The UK’s inflation rate rose to 0.6% in June as the coronavirus lockdown began to ease.
The Consumer Prices Index (CPI) picked up slightly from May’s four-year low of 0.5%, the Office for National Statistics (ONS) said.
Food and alcohol prices fell, but prices for clothing and games rose, the ONS said.
Despite the slight increase in the rate, inflation remains below the Bank of England’s 2% target.
Jonathan Athow, deputy national statistician for economic statistics at the ONS, said: “The inflation rate has increased for the first time this year, but remains low by historical standards.
“Due to the impact of the coronavirus, clothing prices have not followed the usual seasonal pattern this year, with the normal falls due to the start of the summer sales failing to materialise.
“Prices for computer games and consoles have risen, but food prices, particularly vegetables, have fallen.”
Inflation has fallen sharply during the coronavirus crisis as consumer demand has slumped.
In June, men’s clothing in particular rose in price, with increases coming “across almost the full range”, the ONS said.
Women’s clothing showed “a more mixed picture across the different products”, but with the overall effect still upward.
Games, toys and hobbies, particularly computer games and computer games consoles, made the biggest contribution to the inflation rise, the ONS said.
“It is possible that prices have been influenced by the coronavirus (Covid-19) lockdown changing the timing of demand and the availability of some items, particularly consoles,” the ONS added.
What is inflation?
Inflation is the rate at which the prices for goods and services increase.
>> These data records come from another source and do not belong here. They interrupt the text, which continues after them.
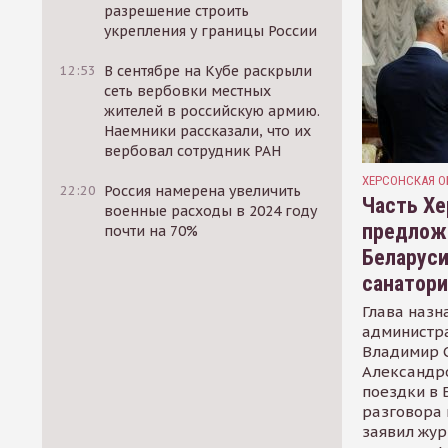
разрешение строить
укрепления у границы России
12:53
В сентябре на Кубе раскрыли
сеть вербовки местных
жителей в российскую армию.
Наемники рассказали, что их
вербовал сотрудник РАН
ХЕРСОНСКАЯ О
22:20
Россия намерена увеличить
Часть Хе
военные расходы в 2024 году
предлож
почти на 70%
Беларуси
санатор
Глава назн
администр
Владимир С
Александр
поездки в 
разговора 
заявил жур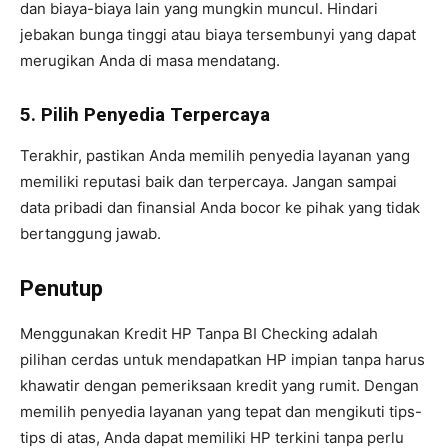
dan biaya-biaya lain yang mungkin muncul. Hindari
jebakan bunga tinggi atau biaya tersembunyi yang dapat
merugikan Anda di masa mendatang.
5. Pilih Penyedia Terpercaya
Terakhir, pastikan Anda memilih penyedia layanan yang
memiliki reputasi baik dan terpercaya. Jangan sampai
data pribadi dan finansial Anda bocor ke pihak yang tidak
bertanggung jawab.
Penutup
Menggunakan Kredit HP Tanpa BI Checking adalah
pilihan cerdas untuk mendapatkan HP impian tanpa harus
khawatir dengan pemeriksaan kredit yang rumit. Dengan
memilih penyedia layanan yang tepat dan mengikuti tips-
tips di atas, Anda dapat memiliki HP terkini tanpa perlu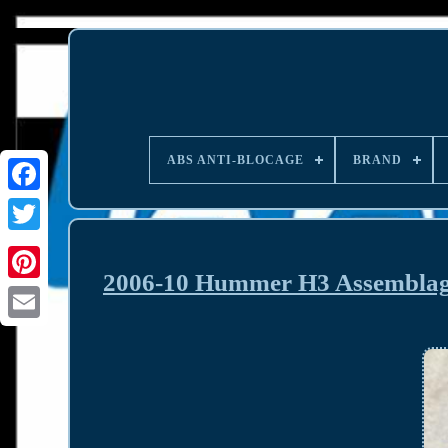
ABS ANTI-BLOCAGE
BRAND
2006-10 Hummer H3 Assemblage 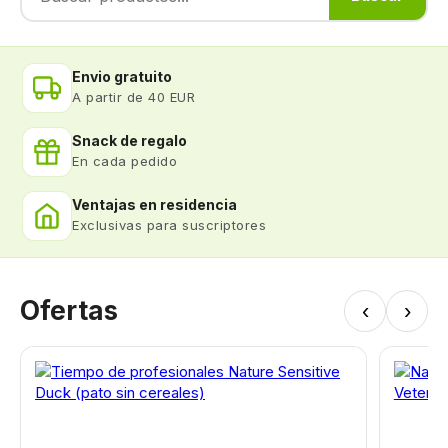
Envio gratuito
A partir de 40 EUR
Snack de regalo
En cada pedido
Ventajas en residencia
Exclusivas para suscriptores
Ofertas
‹
›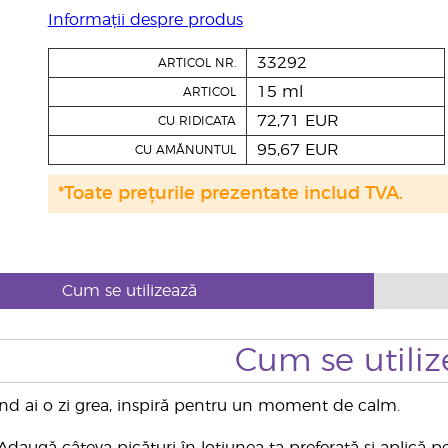
Informații despre produs
33292
ARTICOL NR.
15 ml
ARTICOL
72,71 EUR
CU RIDICATA
95,67 EUR
CU AMĂNUNTUL
*Toate prețurile prezentate includ TVA.
Cum se utilizează
Cum se utiliz
ând ai o zi grea, inspiră pentru un moment de calm.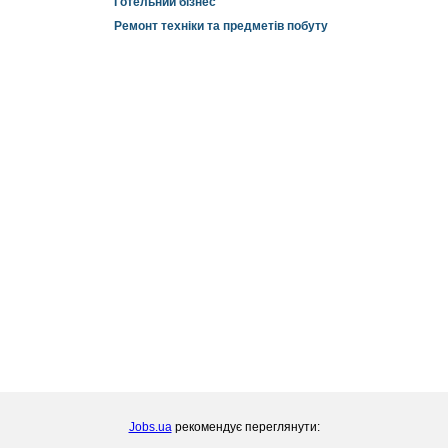
Готельний бізнес
Ремонт техніки та предметів побуту
Jobs.ua
рекомендує переглянути: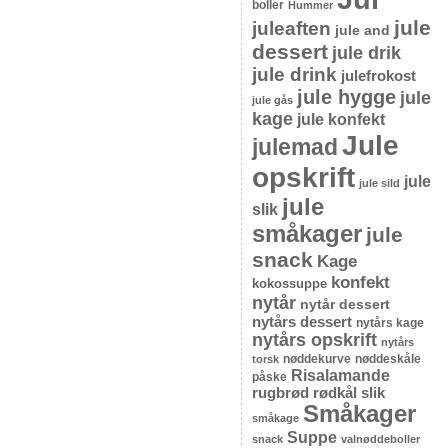
boller
Hummer
jule
juleaften
jule and
dessert
jule drik
jule drink
julefrokost
jule hygge
jule
jule gås
kage
jule konfekt
Jule
julemad
opskrift
jule
jule sild
jule
slik
småkager
jule
snack
Kage
konfekt
kokossuppe
nytår
nytår dessert
nytårs dessert
nytårs kage
nytårs opskrift
nytårs
nøddekurve
nøddeskåle
torsk
Risalamande
påske
rugbrød
rødkål
slik
Småkager
småkage
Suppe
snack
valnøddeboller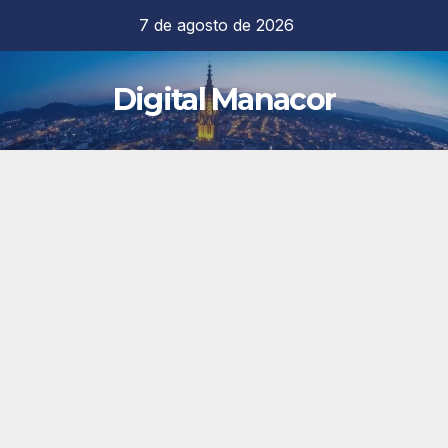
Saltar
7 de agosto de 2026
al
contenido
Digital Manacor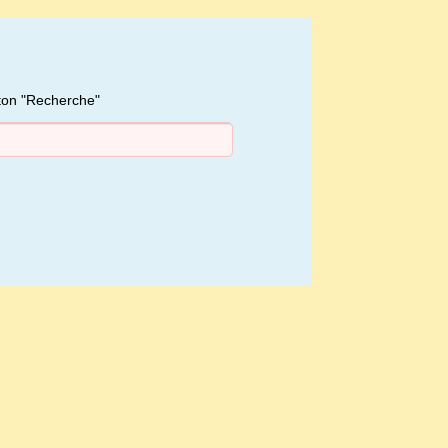
uton "Recherche"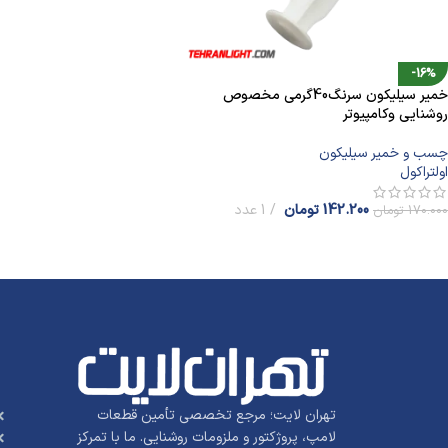
-16%
خمیر سیلیکون سرنگ40گرمی مخصوص
روشنایی وکامپیوتر
چسب و خمیر سیلیکون
اولتراکول
142.200
تومان
1 عدد
170.000
تومان
افزودن به سبد خرید
تهران لایت؛ مرجع تخصصی تأمین قطعات
لامپ، پروژکتور و ملزومات روشنایی. ما با تمرکز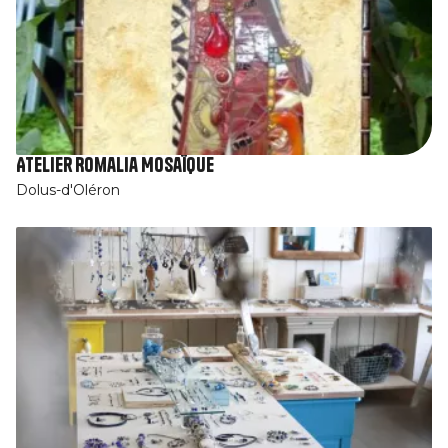
Atelier Romalia Mosaïque
Dolus-d'Oléron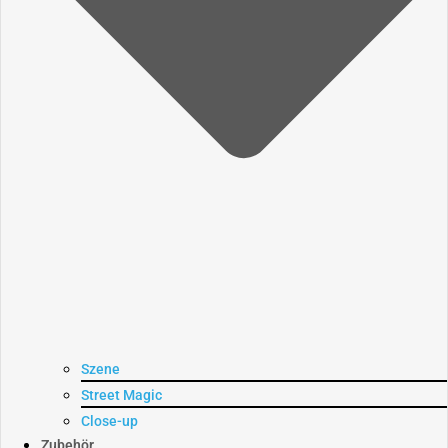
Szene
Street Magic
Close-up
Zubehör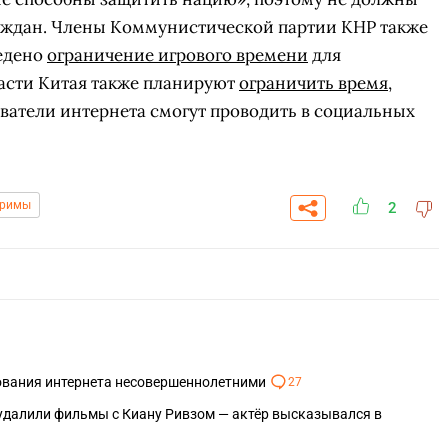
аждан. Члены Коммунистической партии КНР также
ведено
ограничение игрового времени
для
ласти Китая также планируют
ограничить время
,
ватели интернета смогут проводить в социальных
тримы
2
СКАЧАТЬ НА
СК
ОВАТЬ
ЗАБРАТЬ
ANDROID
ования интернета несовершеннолетними
27
 удалили фильмы с Киану Ривзом — актёр высказывался в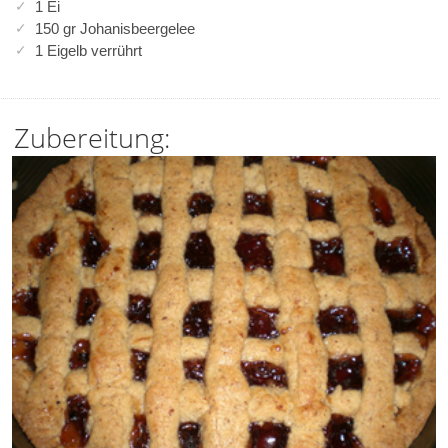
1 Ei
150 gr Johanisbeergelee
1 Eigelb verrührt
Zubereitung: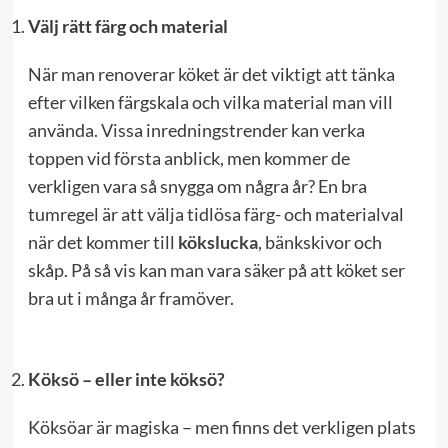
Välj rätt färg och material
När man renoverar köket är det viktigt att tänka
efter vilken färgskala och vilka material man vill
använda. Vissa inredningstrender kan verka
toppen vid första anblick, men kommer de
verkligen vara så snygga om några år? En bra
tumregel är att välja tidlösa färg- och materialval
när det kommer till
kökslucka
, bänkskivor och
skåp. På så vis kan man vara säker på att köket ser
bra ut i många år framöver.
Köksö – eller inte köksö?
Köksöar är magiska – men finns det verkligen plats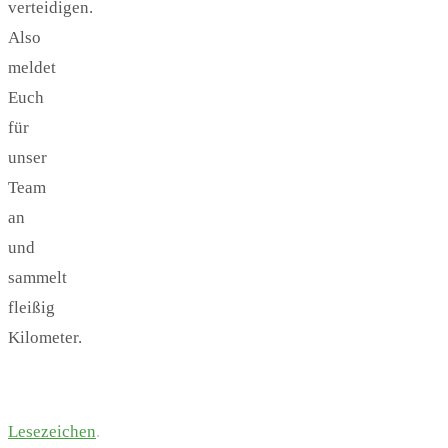
verteidigen.
Also
meldet
Euch
für
unser
Team
an
und
sammelt
fleißig
Kilometer.
Lesezeichen
.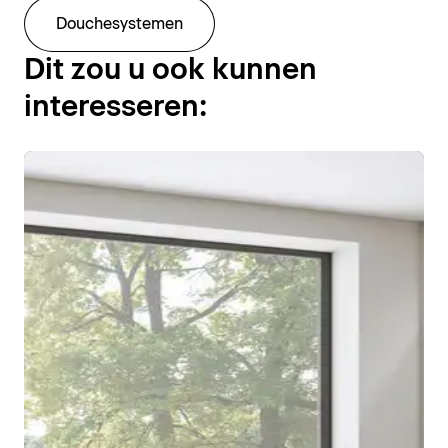
Douchesystemen
Dit zou u ook kunnen
interesseren: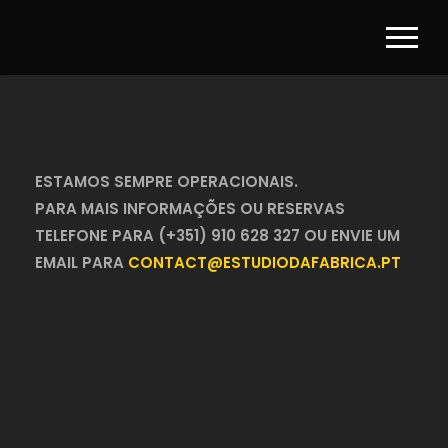
ESTAMOS SEMPRE OPERACIONAIS.
PARA MAIS INFORMAÇÕES OU RESERVAS
TELEFONE PARA (+351) 910 628 327 OU ENVIE UM
EMAIL PARA
CONTACT@ESTUDIODAFABRICA.PT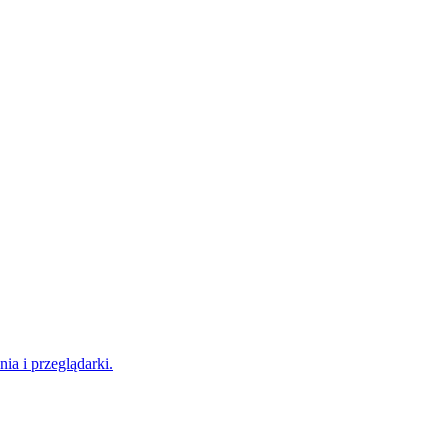
a i przeglądarki.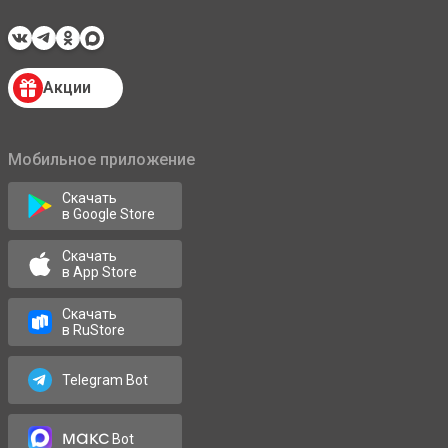
Акции
Мобильное приложение
Скачать
в Google Store
Скачать
в App Store
Скачать
в RuStore
Telegram Bot
макс
Bot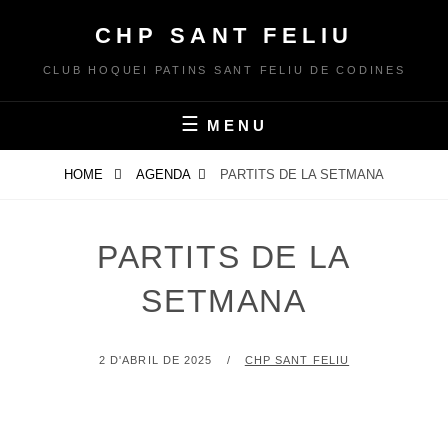
Skip
CHP SANT FELIU
to
content
CLUB HOQUEI PATINS SANT FELIU DE CODINES
MENU
HOME
AGENDA
PARTITS DE LA SETMANA
PARTITS DE LA
SETMANA
POSTED
BY
2 D'ABRIL DE 2025
CHP SANT FELIU
ON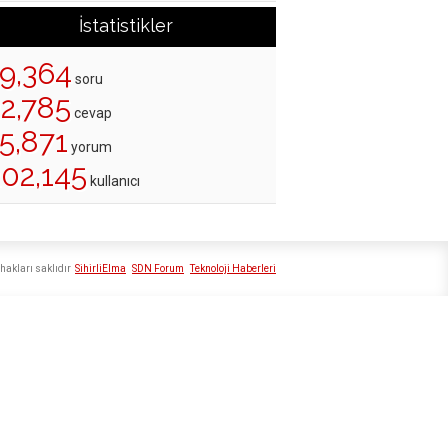
İstatistikler
19,364
soru
22,785
cevap
5,871
yorum
202,145
kullanıcı
hakları saklıdır
SihirliElma
SDN Forum
Teknoloji Haberleri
It’s one of the key measures of financial wellbeing because it affects what consumers can buy for their money. If there is inflation, money doesn’t go as far.
It’s expressed as a percentage increase or decrease in prices over time. For example, if the inflation rate for the cost of a litre of petrol is 2% a year, motorists need to spend 2% more at the pump than 12 months earlier.
And if wages don’t keep up with inflation, purchasing power and the standard of living falls.
Since many areas of the economy were completely shut down in June, the ONS said it had to estimate or “impute” some of the data.
Jeremy Thomson-Cook, chief economist at financial services firm Equals, said the slight increase in the inflation rate was “a positive sign”, but added that the outlook remained “messy”.
“Food prices are falling from lockdown levels, clothing demand is out of kilter with typical seasonal patterns, demand for entertainment during lockdown provided a pronounced bump in prices, and the ONS has only been able to log 84% of the normal price quotes due to unavailability,” he said.
“For now, however, inflation remains low, and both consumers and the Bank of England will be happy with that.”
Paul Dales, chief UK economist at Capital Economics, said the small rise in inflation was unlikely to be sustained and that deflation was “around the corner”.
“In fact, by July or August, CPI inflation may have fallen below zero,” he said.
Discounting from retailers and the impact of Chancellor Rishi Sunak’s “eat out to help out” scheme would push inflation down, he said.
Mr Dales said any bout of deflation would last just a few months, but added: “It will be a few years before the economy is strong enough to raise inflation to the 2% target.”